Directions —
Write again exactly the lines in the listing below, starting at the line with "vingtaine d’années et basé sur la" and ending at the line with "devoción por ayudar, hará", both included. Pictures are not copied.

Records supplied —
-- Opening Marker --

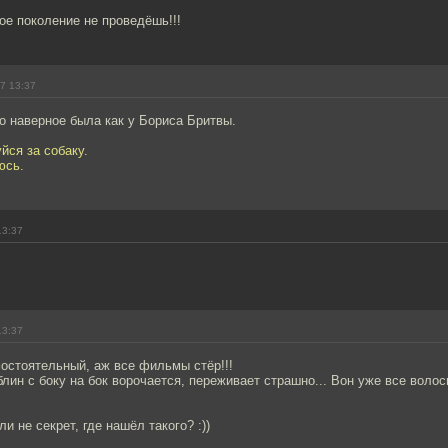
е поколение не проведёшь!!!
7 13:37
о наверное была как у Бориса Бритвы.
йся за собаку.
юсь.
13:37
13:37
остоятельный, аж все фильмы стёр!!!
лин с боку на бок ворочается, переживает страшно... Вон уже все волос
и не секрет, где нашёл такого? :))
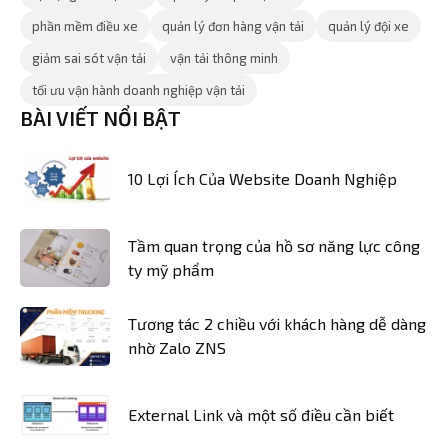
phần mềm điều xe
quản lý đơn hàng vận tải
quản lý đội xe
giảm sai sót vận tải
vận tải thông minh
tối ưu vận hành doanh nghiệp vận tải
BÀI VIẾT NỔI BẬT
10 Lợi Ích Của Website Doanh Nghiệp
Tầm quan trọng của hồ sơ năng lực công
ty mỹ phẩm
Tương tác 2 chiều với khách hàng dễ dàng
nhờ Zalo ZNS
External Link và một số điều cần biết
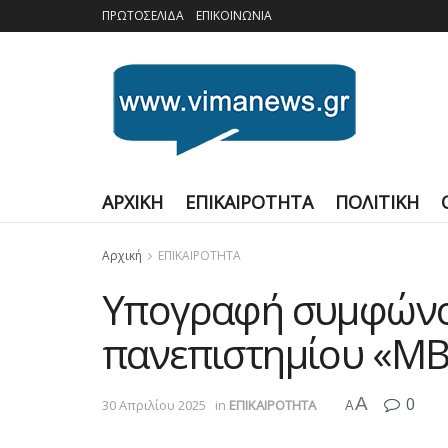
ΠΡΩΤΟΣΕΛΙΔΑ
ΕΠΙΚΟΙΝΩΝΙΑ
ΑΡΧΙΚΗ
ΕΠΙΚΑΙΡΟΤΗΤΑ
ΠΟΛΙΤΙΚΗ
Αρχική
ΕΠΙΚΑΙΡΟΤΗΤΑ
Υπογραφή συμφώνου
πανεπιστημίου «MB
A
0
30 Απριλίου 2025
in
ΕΠΙΚΑΙΡΟΤΗΤΑ
A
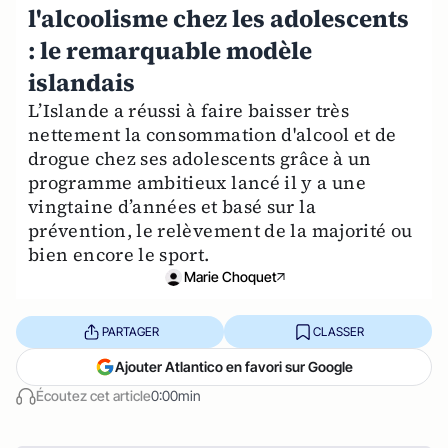
l'alcoolisme chez les adolescents
: le remarquable modèle
islandais
L’Islande a réussi à faire baisser très
nettement la consommation d'alcool et de
drogue chez ses adolescents grâce à un
programme ambitieux lancé il y a une
vingtaine d’années et basé sur la
prévention, le relèvement de la majorité ou
bien encore le sport.
Marie Choquet
PARTAGER
CLASSER
Ajouter Atlantico en favori sur Google
Écoutez cet article
0:00min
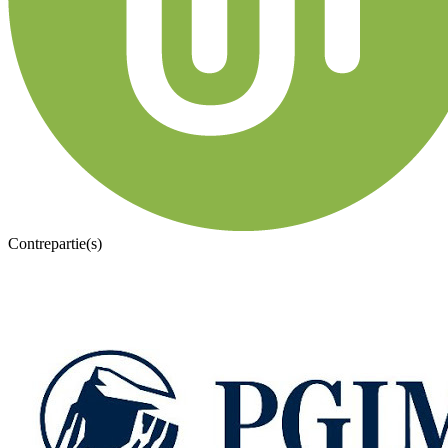
Contrepartie(s)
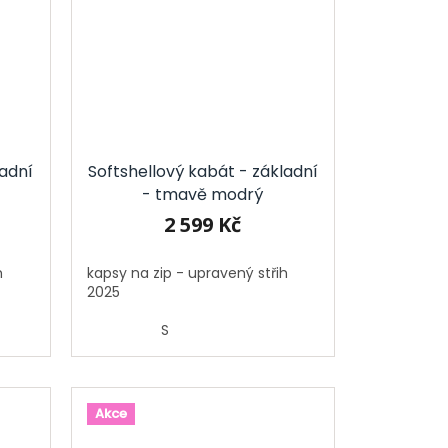
ladní
Softshellový kabát - základní
- tmavě modrý
2 599 Kč
h
kapsy na zip - upravený střih
2025
S
Akce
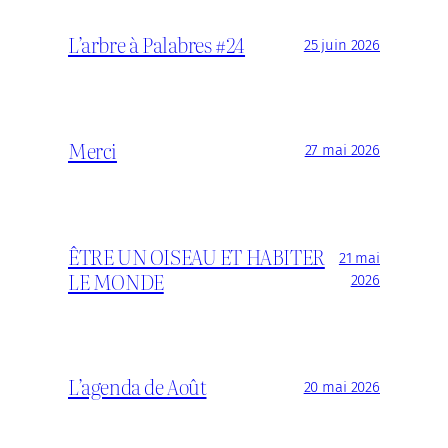
L’arbre à Palabres #24
25 juin 2026
Merci
27 mai 2026
ÊTRE UN OISEAU ET HABITER
21 mai
LE MONDE
2026
L’agenda de Août
20 mai 2026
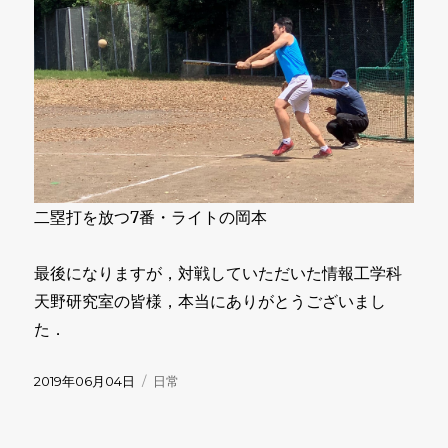
二塁打を放つ7番・ライトの岡本
最後になりますが，対戦していただいた情報工学科
天野研究室の皆様，本当にありがとうございまし
た．
投
カ
2019年06月04日
日常
稿
テ
日:
ゴ
リ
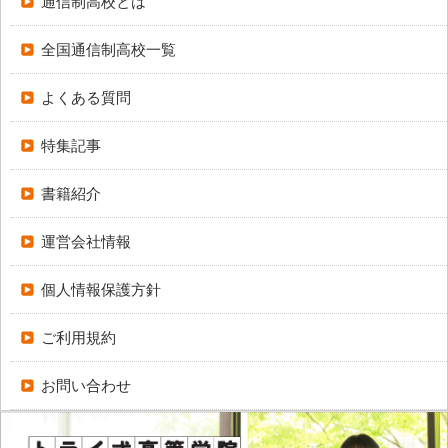
通信制高校とは
全国通信制高校一覧
よくある質問
特集記事
書籍紹介
運営会社情報
個人情報保護方針
ご利用規約
お問い合わせ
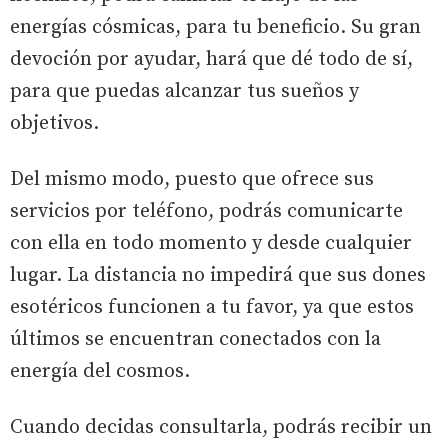
energías cósmicas, para tu beneficio. Su gran
devoción por ayudar, hará que dé todo de sí,
para que puedas alcanzar tus sueños y
objetivos.
Del mismo modo, puesto que ofrece sus
servicios por teléfono, podrás comunicarte
con ella en todo momento y desde cualquier
lugar. La distancia no impedirá que sus dones
esotéricos funcionen a tu favor, ya que estos
últimos se encuentran conectados con la
energía del cosmos.
Cuando decidas consultarla, podrás recibir un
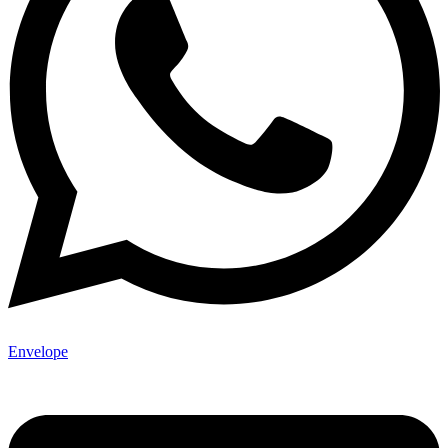
Envelope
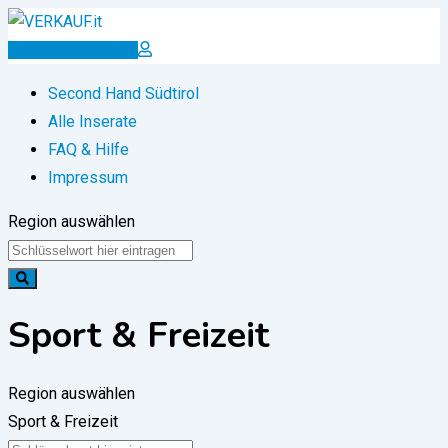
Zum
Inhalt
Inserat erstellen
springen
Second Hand Südtirol
Alle Inserate
FAQ & Hilfe
Impressum
Region auswählen
Sport & Freizeit
Region auswählen
Sport & Freizeit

-- Closing Marker --

Task result —
vingtaine d’années et basé sur la
prévention, le relèvement de la majorité ou
bien encore le sport.
Marie Choquet
PARTAGER
CLASSER
Ajouter Atlantico en favori sur Google
Écoutez cet article
0:00min
Contrepartie(s)
ladní
Softshellový kabát - základní
- tmavě modrý
2 599 Kč
h
kapsy na zip - upravený střih
2025
S
Akce
L’arbre à Palabres #24
25 juin 2026
Merci
27 mai 2026
ÊTRE UN OISEAU ET HABITER
21 mai
LE MONDE
2026
L’agenda de Août
20 mai 2026
二塁打を放つ7番・ライトの岡本
最後になりますが，対戦していただいた情報工学科
天野研究室の皆様，本当にありがとうございまし
た．
投
カ
2019年06月04日
日常
稿
テ
日:
ゴ
リ
通信制高校とは
全国通信制高校一覧
よくある質問
特集記事
書籍紹介
運営会社情報
個人情報保護方針
ご利用規約
お問い合わせ
energías cósmicas, para tu beneficio. Su gran
devoción por ayudar, hará que dé todo de sí,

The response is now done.